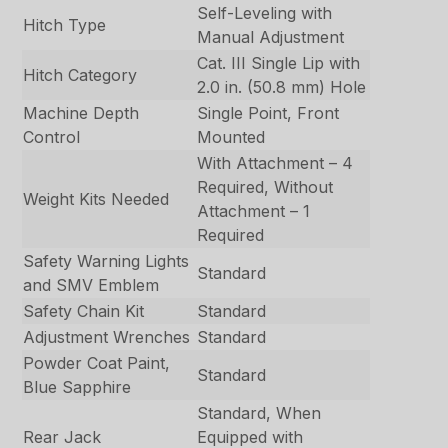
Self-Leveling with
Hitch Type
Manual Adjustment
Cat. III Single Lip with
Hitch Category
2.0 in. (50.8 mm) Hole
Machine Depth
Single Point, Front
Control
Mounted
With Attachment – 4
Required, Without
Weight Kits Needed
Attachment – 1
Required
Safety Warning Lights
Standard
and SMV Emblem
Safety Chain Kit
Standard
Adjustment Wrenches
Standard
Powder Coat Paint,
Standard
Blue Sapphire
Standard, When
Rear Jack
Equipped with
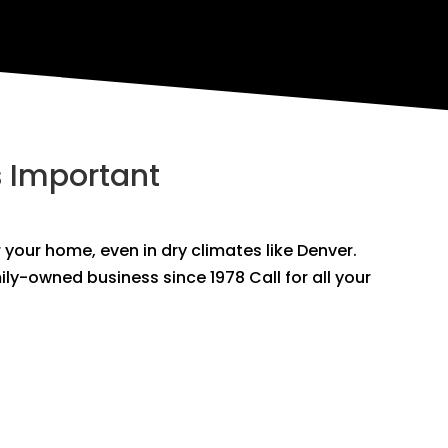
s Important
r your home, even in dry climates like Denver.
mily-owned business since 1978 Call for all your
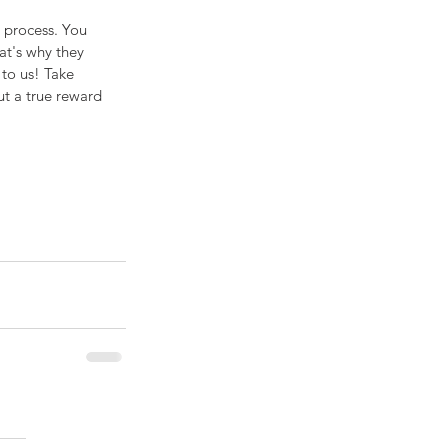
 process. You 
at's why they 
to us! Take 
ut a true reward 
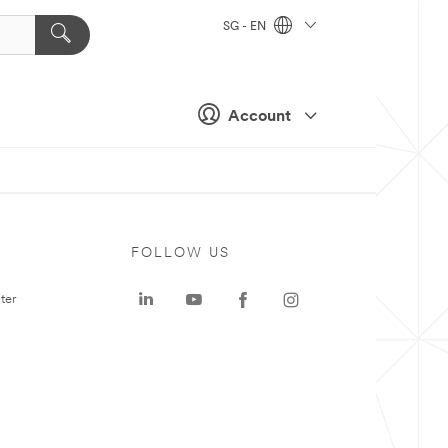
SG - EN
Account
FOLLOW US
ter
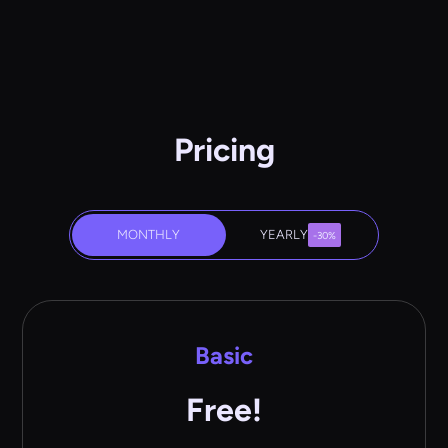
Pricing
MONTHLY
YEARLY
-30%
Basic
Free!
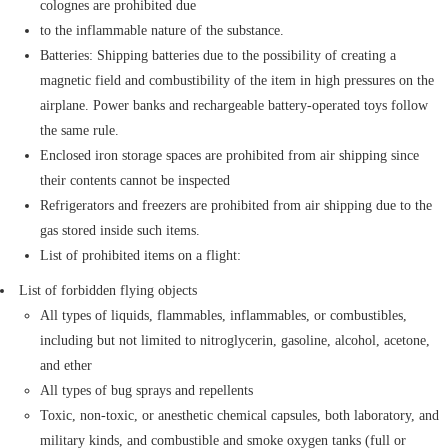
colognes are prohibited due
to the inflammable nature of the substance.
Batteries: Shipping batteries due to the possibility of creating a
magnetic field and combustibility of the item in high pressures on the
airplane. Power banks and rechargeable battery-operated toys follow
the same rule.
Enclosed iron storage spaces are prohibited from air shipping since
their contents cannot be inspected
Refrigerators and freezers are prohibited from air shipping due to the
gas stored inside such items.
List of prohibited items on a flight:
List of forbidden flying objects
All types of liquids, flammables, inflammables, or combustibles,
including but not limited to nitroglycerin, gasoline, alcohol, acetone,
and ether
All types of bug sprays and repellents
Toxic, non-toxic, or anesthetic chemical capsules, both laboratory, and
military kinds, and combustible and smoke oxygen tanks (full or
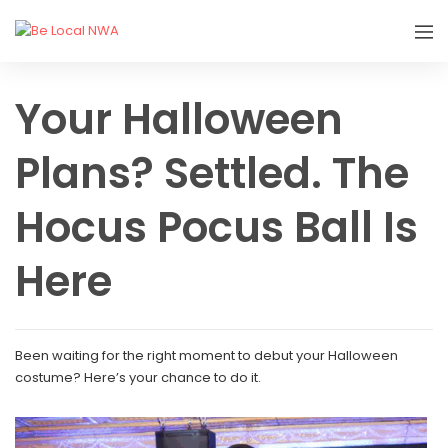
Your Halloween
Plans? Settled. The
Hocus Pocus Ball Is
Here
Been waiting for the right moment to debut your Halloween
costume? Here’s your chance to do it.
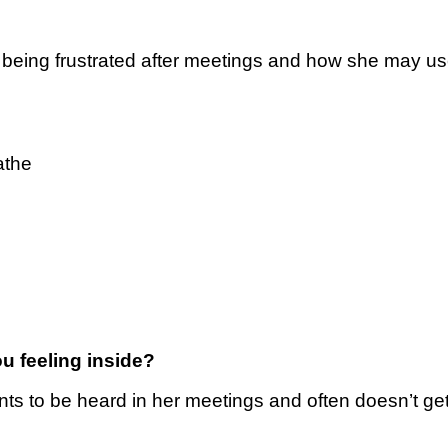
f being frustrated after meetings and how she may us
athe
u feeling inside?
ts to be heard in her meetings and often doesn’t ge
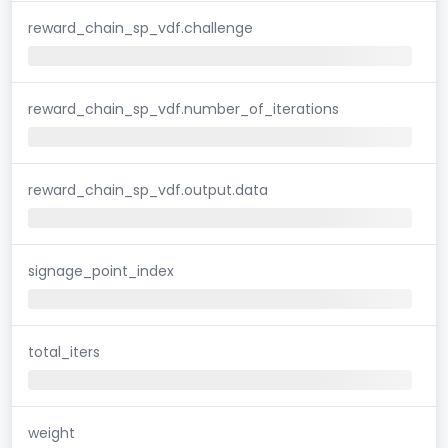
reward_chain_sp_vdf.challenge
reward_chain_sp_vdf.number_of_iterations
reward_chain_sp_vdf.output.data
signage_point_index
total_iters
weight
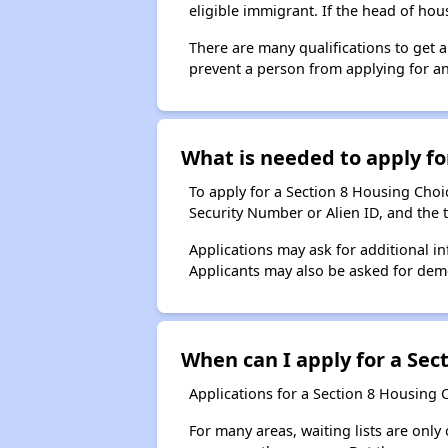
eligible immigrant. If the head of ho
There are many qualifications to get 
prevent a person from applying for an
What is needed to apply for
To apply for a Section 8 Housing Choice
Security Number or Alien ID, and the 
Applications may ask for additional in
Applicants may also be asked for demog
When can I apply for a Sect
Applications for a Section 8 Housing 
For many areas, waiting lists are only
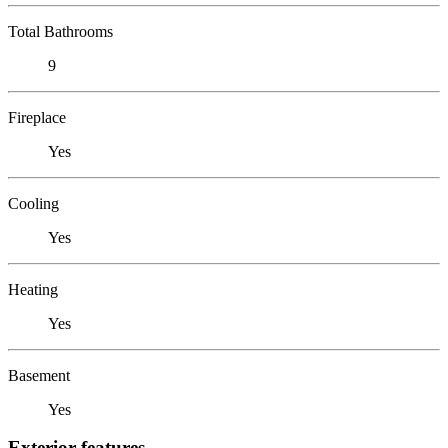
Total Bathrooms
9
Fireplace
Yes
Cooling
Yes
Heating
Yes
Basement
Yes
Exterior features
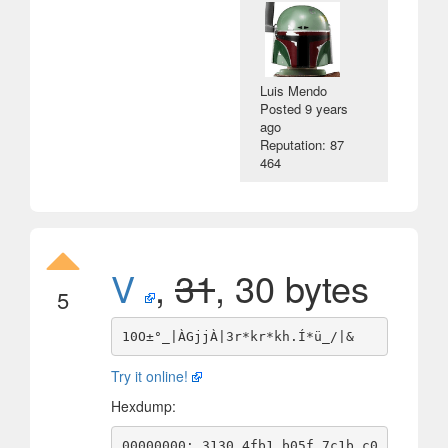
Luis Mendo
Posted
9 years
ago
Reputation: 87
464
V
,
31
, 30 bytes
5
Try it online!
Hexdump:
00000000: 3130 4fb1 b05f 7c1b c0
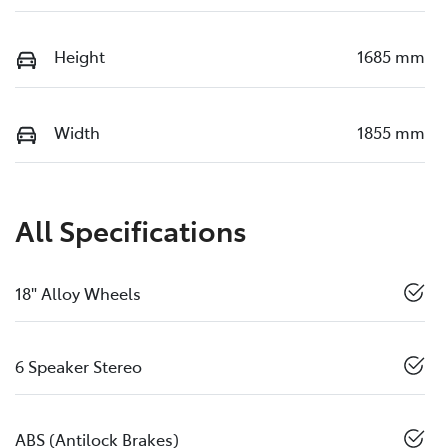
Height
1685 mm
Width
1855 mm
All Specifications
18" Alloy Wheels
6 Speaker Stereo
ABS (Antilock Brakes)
------------------------
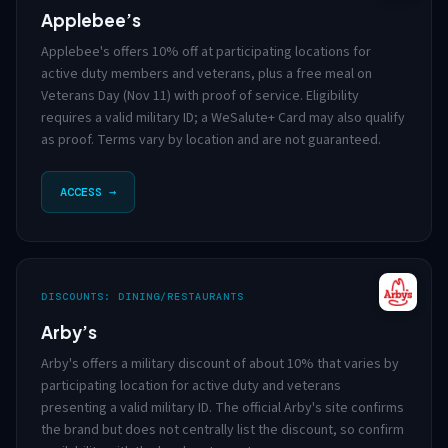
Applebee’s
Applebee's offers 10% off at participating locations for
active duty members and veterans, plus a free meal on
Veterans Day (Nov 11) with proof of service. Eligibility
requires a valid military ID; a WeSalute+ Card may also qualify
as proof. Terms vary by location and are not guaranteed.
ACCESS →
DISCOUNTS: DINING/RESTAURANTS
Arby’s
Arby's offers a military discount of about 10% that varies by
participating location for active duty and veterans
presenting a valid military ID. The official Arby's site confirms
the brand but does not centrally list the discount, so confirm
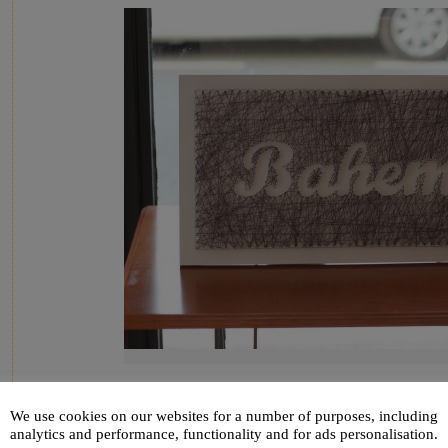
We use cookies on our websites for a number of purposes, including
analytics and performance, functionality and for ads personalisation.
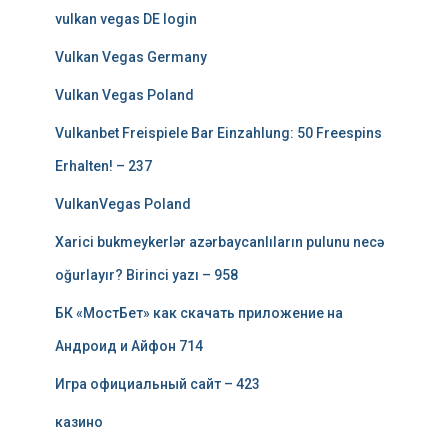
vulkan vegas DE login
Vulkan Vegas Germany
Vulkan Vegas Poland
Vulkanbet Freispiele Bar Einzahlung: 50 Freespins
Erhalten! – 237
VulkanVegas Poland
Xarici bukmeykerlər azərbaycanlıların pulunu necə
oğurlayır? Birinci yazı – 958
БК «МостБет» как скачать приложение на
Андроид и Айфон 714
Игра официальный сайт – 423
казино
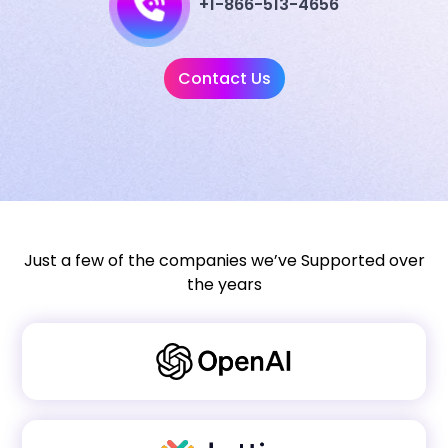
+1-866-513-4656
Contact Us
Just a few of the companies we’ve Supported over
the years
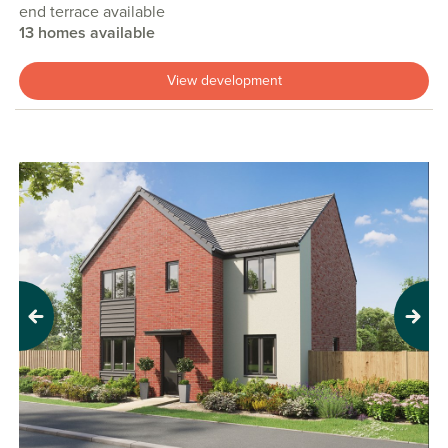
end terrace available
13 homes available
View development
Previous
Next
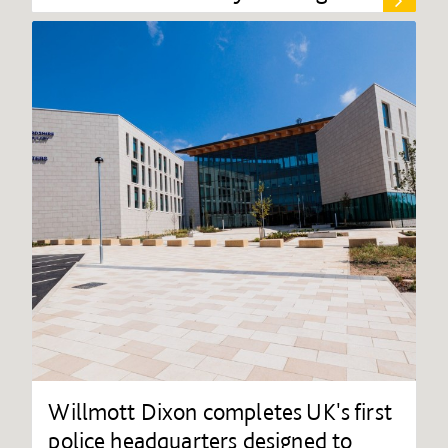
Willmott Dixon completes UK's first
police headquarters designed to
------------------------
▸ What this task involves: Search the records for the word "prohibited" and return every line that holds it.

▸ Your response:
colognes are prohibited due
Enclosed iron storage spaces are prohibited from air shipping since
Refrigerators and freezers are prohibited from air shipping due to the
List of prohibited items on a flight:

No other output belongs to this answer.